> [What you will do] Write out every record below exactly, leaving the pictures out.

> [Given records]
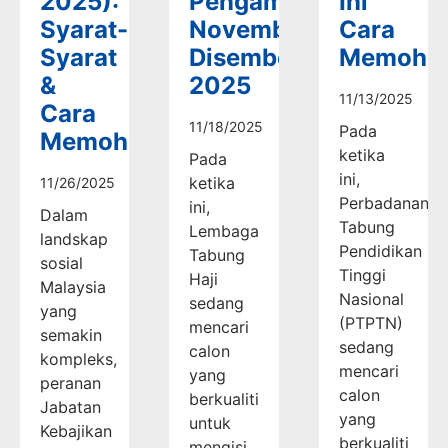
2025):
Pengambilan
Ini
Syarat-
November-
Cara
Syarat
Disember
Memoho
&
2025
11/13/2025
Cara
11/18/2025
Pada
Memohon
ketika
Pada
ini,
ketika
11/26/2025
Perbadanan
ini,
Dalam
Tabung
Lembaga
landskap
Pendidikan
Tabung
sosial
Tinggi
Haji
Malaysia
Nasional
sedang
yang
(PTPTN)
mencari
semakin
sedang
calon
kompleks,
mencari
yang
peranan
calon
berkualiti
Jabatan
yang
untuk
Kebajikan
berkualiti
mengisi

> [Solution]
2025):
Pengambilan
Ini
Syarat-
November-
Cara
Syarat
Disember
Memoho
&
2025
11/13/2025
Cara
11/18/2025
Pada
Memohon
ketika
Pada
ini,
ketika
11/26/2025
Perbadanan
ini,
Dalam
Tabung
Lembaga
landskap
Pendidikan
Tabung
sosial
Tinggi
Haji
Malaysia
Nasional
sedang
yang
(PTPTN)
mencari
semakin
sedang
calon
kompleks,
mencari
yang
peranan
calon
berkualiti
Jabatan
yang
untuk
Kebajikan
berkualiti
mengisi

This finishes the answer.